Un commento alla proposta di legge per il Wi Fi libero, a cura di Giorgio Rapari
Articolo originale su Cor.Com
Per commentare il disegno di legge sul Wi Fi libero, che oggi raccoglie pareri accesi e contrastanti, voglio partire da una distinzione apparentemente fuori tema. E’ quella fra Vision e Mission, da un lato, e obiettivi e loro implementazione, dall’altro: due dimensioni diverse, anche se collegate, che bisogna tenere a mente, se si fa strategia. Noi abbiamo un Paese in cui il digital divide è alto, è giusto spingere in là lo sguardo e osare il pensiero verso un’Italia senza più arretratezza digitale, finalmente alla pari per competere con gli altri Paesi. Il disegno di legge sul Wi Fi, che oggi fa tanto scalpore, guarda avanti, è ambizioso e ha una missione lodevole.
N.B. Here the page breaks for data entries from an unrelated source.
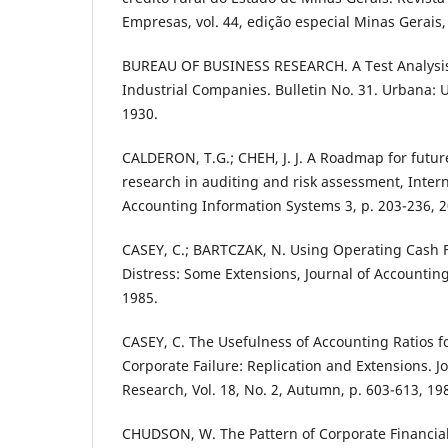
Empresas, vol. 44, edição especial Minas Gerais,
BUREAU OF BUSINESS RESEARCH. A Test Analysis
Industrial Companies. Bulletin No. 31. Urbana: Uni
1930.
CALDERON, T.G.; CHEH, J. J. A Roadmap for futu
research in auditing and risk assessment, Intern
Accounting Information Systems 3, p. 203-236, 2
CASEY, C.; BARTCZAK, N. Using Operating Cash Fl
Distress: Some Extensions, Journal of Accountin
1985.
CASEY, C. The Usefulness of Accounting Ratios fo
Corporate Failure: Replication and Extensions. J
Research, Vol. 18, No. 2, Autumn, p. 603-613, 19
CHUDSON, W. The Pattern of Corporate Financial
E’ la sua declinazione concreta, in altre parole i risultati e i mezzi, che fa acqua.
Cominciamo dallo stesso concetto di digital divide e distinguiamo: esiste una dimensione culturale, legata a chi non percepisce l’utilità delle tecnologie, ed una dimensione infrastrutturale, di chi non ha accesso alla banda larga ed è tagliato fuori dall’utilizzo del web.
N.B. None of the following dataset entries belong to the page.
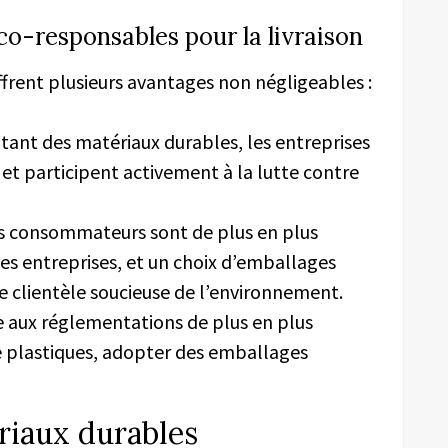
o-responsables pour la livraison
frent plusieurs avantages non négligeables :
tant des matériaux durables, les entreprises
et participent activement à la lutte contre
es consommateurs sont de plus en plus
des entreprises, et un choix d’emballages
 clientèle soucieuse de l’environnement.
e aux réglementations de plus en plus
de plastiques, adopter des emballages
riaux durables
Ecco il primo punto: ci sono intere aree di questo Paese che ne soffrono, ci sono migliaia di imprese che non possono beneficiare dell’internet veloce e quindi della virtualizzazione dei processi, del cloud, dell’uso avanzato del web. Come risolvere il problema? Facendole andare con un PC portatile a lavorare dal salumiere (lo dico per smaccata simpatia, non me ne vogliano tutti gli altri locali commerciali per cui varrebbe la stessa cosa), che peraltro non potrà dar loro una connessione veloce in quanto in quella zona essa non arriva del tutto?
Ma se anche, per puro miracolo, così non fosse, tutti capiamo che sarebbe irrealistico. Allora possiamo pensare che questa misura non sia per le imprese ma per il cittadino, che andando dal salumiere a fare la spesa si connette con un dispositivo mobile alla rete, tipicamente per giocarci. Che beneficio gli porta?
Il medesimo cittadino, indossati gli abiti del lavoratore in trasferta, attende alla stazione un treno e nel frattempo potrebbe voler connettersi per lavorare: ecco lì avrebbe allora senso un wi fi disponibile e libero. Ma non dal nostro salumiere.
L’aspetto “consumer” del divario digitale è veramente l’obiettivo minore a cui guardare: l’Italia è uno dei primi Paesi per utilizzo di smartphone e facebook, la tecnologia da noi prende piede facilmente. Quello che fa fatica è il passaggio – per osmosi – all’impresa. Già lo rilevammo con Assintel nel lontano 2004, con l’indagine sul digital divide nella piccola e micro impresa: allora come oggi una bella fetta di imprenditori riteneva il “digitale” una spesa inutile rispetto al proprio business.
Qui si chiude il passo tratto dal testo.